The default prior for \(d\) is \(\text{logit}(d) \sim \text{Normal}(0,0.4)\).

The app implements the unit-level model via surveyPrev::clusterModel() function, with BYM2 model for the spatial random effects. The app currently only supports unstratified models. Please refer to surveyPrev package for stratified unit-level model.


  1. George E Battese, Rachel M Harter, and Wayne A Fuller. An error-components model for prediction of county crop areas using survey and satellite data. Journal of the American Statistical Association, 83:28–36, 1988. 
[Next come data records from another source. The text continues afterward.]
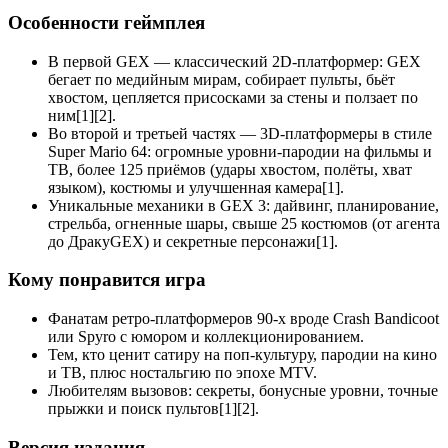
Особенности геймплея
В первой GEX — классический 2D-платформер: GEX
бегает по медийным мирам, собирает пульты, бьёт
хвостом, цепляется присосками за стены и ползает по
ним[1][2].
Во второй и третьей частях — 3D-платформеры в стиле
Super Mario 64: огромные уровни-пародии на фильмы и
ТВ, более 125 приёмов (удары хвостом, полёты, хват
языком), костюмы и улучшенная камера[1].
Уникальные механики в GEX 3: дайвинг, планирование,
стрельба, огненные шары, свыше 25 костюмов (от агента
до ДракуGEX) и секретные персонажи[1].
Кому понравится игра
Фанатам ретро-платформеров 90-х вроде Crash Bandicoot
или Spyro с юмором и коллекционированием.
Тем, кто ценит сатиру на поп-культуру, пародии на кино
и ТВ, плюс ностальгию по эпохе MTV.
Любителям вызовов: секреты, бонусные уровни, точные
прыжки и поиск пультов[1][2].
Версия издания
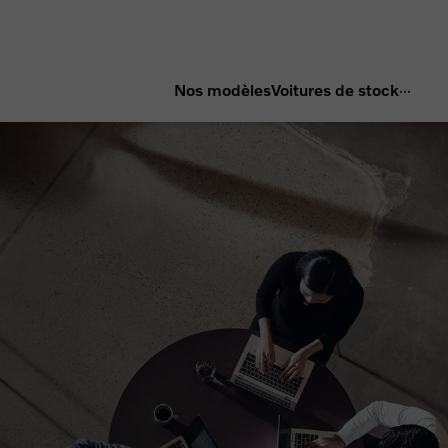
...
Nos modèles
Voitures de stock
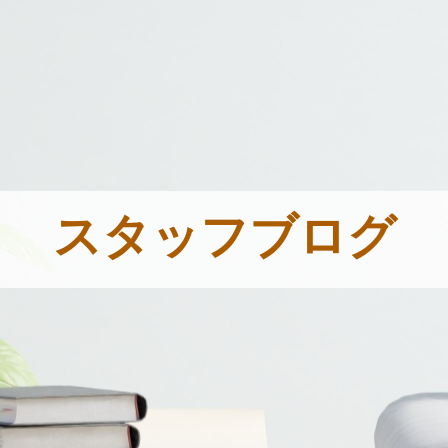
スタッフブログ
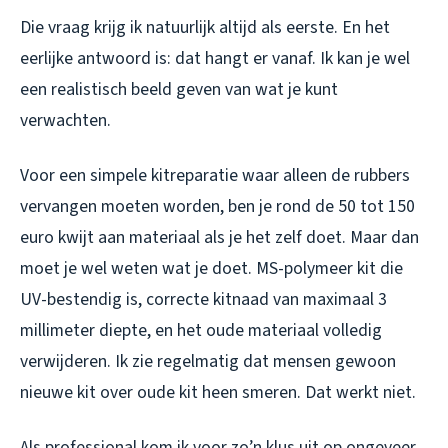
Die vraag krijg ik natuurlijk altijd als eerste. En het
eerlijke antwoord is: dat hangt er vanaf. Ik kan je wel
een realistisch beeld geven van wat je kunt
verwachten.
Voor een simpele kitreparatie waar alleen de rubbers
vervangen moeten worden, ben je rond de 50 tot 150
euro kwijt aan materiaal als je het zelf doet. Maar dan
moet je wel weten wat je doet. MS-polymeer kit die
UV-bestendig is, correcte kitnaad van maximaal 3
millimeter diepte, en het oude materiaal volledig
verwijderen. Ik zie regelmatig dat mensen gewoon
nieuwe kit over oude kit heen smeren. Dat werkt niet.
Als professional kom ik voor zo’n klus uit op ongeveer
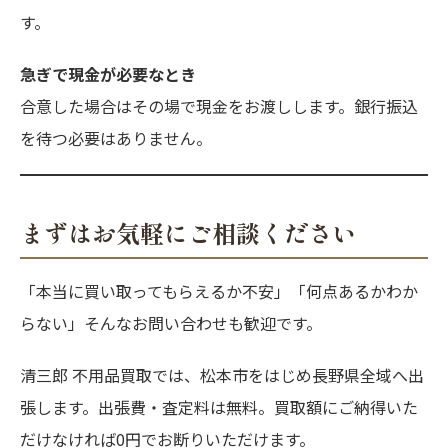
す。
急ぎで現金が必要なとき
合意した場合はその場で現金をお渡しします。銀行振込
を待つ必要はありません。
まずはお気軽にご相談ください
「本当に買い取ってもらえるか不安」「何点あるかわか
らない」そんなお問い合わせも歓迎です。
清三郎 不用品買取では、松本市をはじめ長野県全域へ出
張します。出張費・査定料は無料。買取額にご納得いた
だけなければ0円でお断りいただけます。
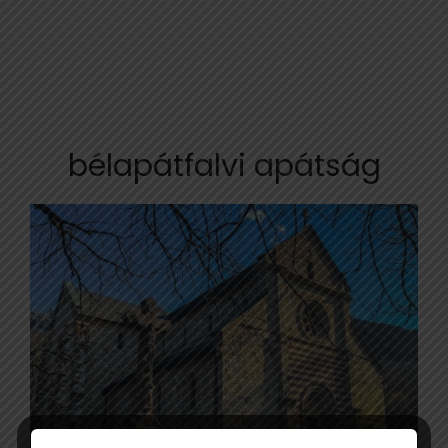
bélapátfalvi apátság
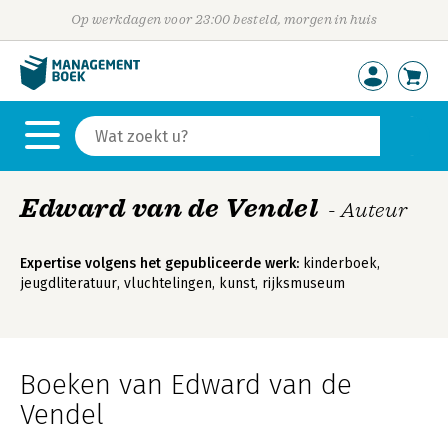
Op werkdagen voor 23:00 besteld, morgen in huis
Edward van de Vendel
- Auteur
Expertise volgens het gepubliceerde werk:
kinderboek,
jeugdliteratuur, vluchtelingen, kunst, rijksmuseum
Boeken van Edward van de
Vendel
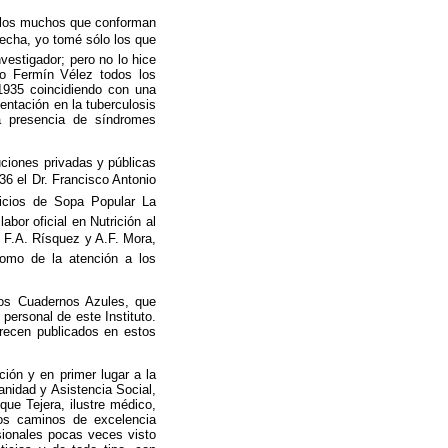
re los muchos que conforman
fecha, yo tomé sólo los que
vestigador; pero no lo hice
mo Fermín Vélez todos los
-1935 coincidiendo con una
entación en la tuberculosis
a presencia de síndromes
uciones privadas y públicas
36 el Dr. Francisco Antonio
icios de Sopa Popular La
bor oficial en Nutrición al
, F.A. Rísquez y A.F. Mora,
como de la atención a los
los Cuadernos Azules, que
personal de este Instituto.
recen publicados en estos
ción y en primer lugar a la
Sanidad y Asistencia Social,
que Tejera, ilustre médico,
 los caminos de excelencia
sionales pocas veces visto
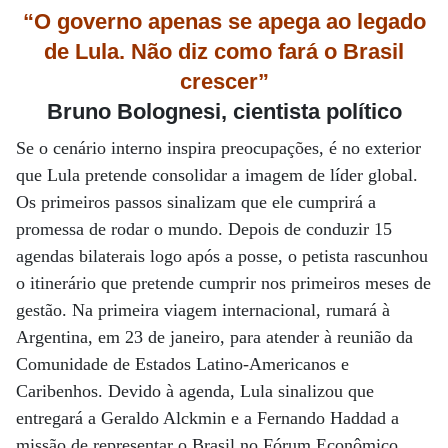
“O governo apenas se apega ao legado
de Lula. Não diz como fará o Brasil
crescer”
Bruno Bolognesi, cientista político
Se o cenário interno inspira preocupações, é no exterior
que Lula pretende consolidar a imagem de líder global.
Os primeiros passos sinalizam que ele cumprirá a
promessa de rodar o mundo. Depois de conduzir 15
agendas bilaterais logo após a posse, o petista rascunhou
o itinerário que pretende cumprir nos primeiros meses de
gestão. Na primeira viagem internacional, rumará à
Argentina, em 23 de janeiro, para atender à reunião da
Comunidade de Estados Latino-Americanos e
Caribenhos. Devido à agenda, Lula sinalizou que
entregará a Geraldo Alckmin e a Fernando Haddad a
missão de representar o Brasil no Fórum Econômico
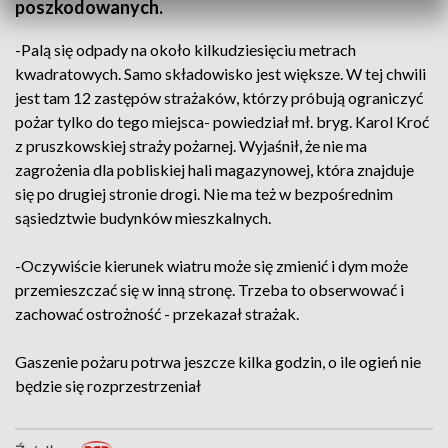
poszkodowanych.
-Palą się odpady na około kilkudziesięciu metrach
kwadratowych. Samo składowisko jest większe. W tej chwili
jest tam 12 zastępów strażaków, którzy próbują ograniczyć
pożar tylko do tego miejsca- powiedział mł. bryg. Karol Kroć
z pruszkowskiej straży pożarnej. Wyjaśnił, że nie ma
zagrożenia dla pobliskiej hali magazynowej, która znajduje
się po drugiej stronie drogi. Nie ma też w bezpośrednim
sąsiedztwie budynków mieszkalnych.
-Oczywiście kierunek wiatru może się zmienić i dym może
przemieszczać się w inną stronę. Trzeba to obserwować i
zachować ostrożność - przekazał strażak.
Gaszenie pożaru potrwa jeszcze kilka godzin, o ile ogień nie
będzie się rozprzestrzeniał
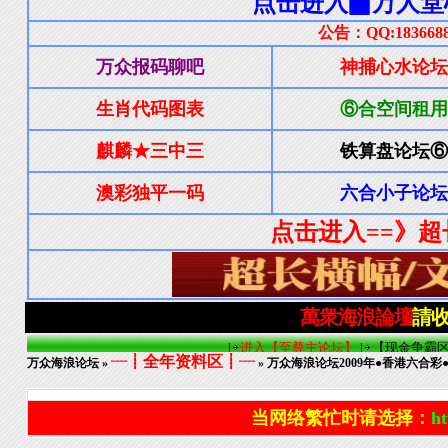
┈┋全年资料区┋┈
万众海浪论坛
»
» 万众海浪论坛2009年●香港六合彩●
当网络繁忙时请选择：
ht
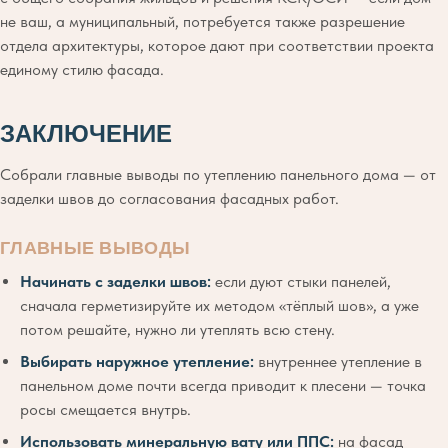
не ваш, а муниципальный, потребуется также разрешение
отдела архитектуры, которое дают при соответствии проекта
единому стилю фасада.
ЗАКЛЮЧЕНИЕ
Собрали главные выводы по утеплению панельного дома — от
заделки швов до согласования фасадных работ.
ГЛАВНЫЕ ВЫВОДЫ
Начинать с заделки швов:
если дуют стыки панелей,
сначала герметизируйте их методом «тёплый шов», а уже
потом решайте, нужно ли утеплять всю стену.
Выбирать наружное утепление:
внутреннее утепление в
панельном доме почти всегда приводит к плесени — точка
росы смещается внутрь.
Использовать минеральную вату или ППС:
на фасад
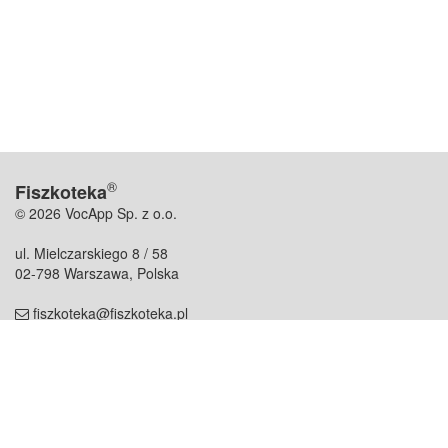
®
Fiszkoteka
© 2026 VocApp Sp. z o.o.
ul. Mielczarskiego 8 / 58
02-798 Warszawa, Polska
fiszkoteka@fiszkoteka.pl
NIP: 951 245 79 19
REGON: 369 727 696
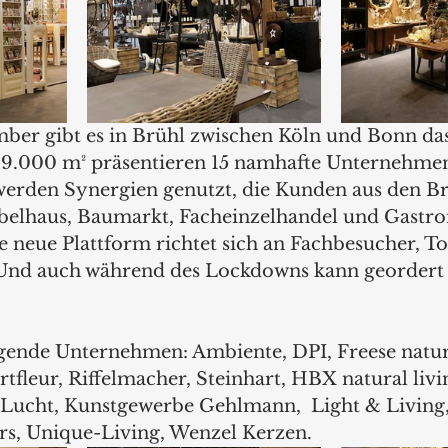
mber gibt es in Brühl zwischen Köln und Bonn d
 9.000 m² präsentieren 15 namhafte Unternehmen
werden Synergien genutzt, die Kunden aus den B
belhaus, Baumarkt, Facheinzelhandel und Gastro
neue Plattform richtet sich an Fachbesucher, To
 Und auch während des Lockdowns kann geordert
lgende Unternehmen: Ambiente, DPI, Freese natur
tfleur, Riffelmacher, Steinhart, HBX natural livi
Lucht, Kunstgewerbe Gehlmann,  Light & Living
s, Unique-Living, Wenzel Kerzen.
  2. Jon Wakefield, Taylor Okonek, and Jon Pedersen. Small area estimation for disease prevalence mapping. International Statistical Review, 88:398–418, 2020. 

  3. Zehang R Li, Bryan D Martin, Tracy Q Dong, Geir-Arne Fuglstad, Jessica Godwin, John Paige, Andrea Riebler, Samuel Clark, and Jon Wakefield. Space-Time Smoothing of Demographic and Health Indicators using the R Package SUMMER. 2020.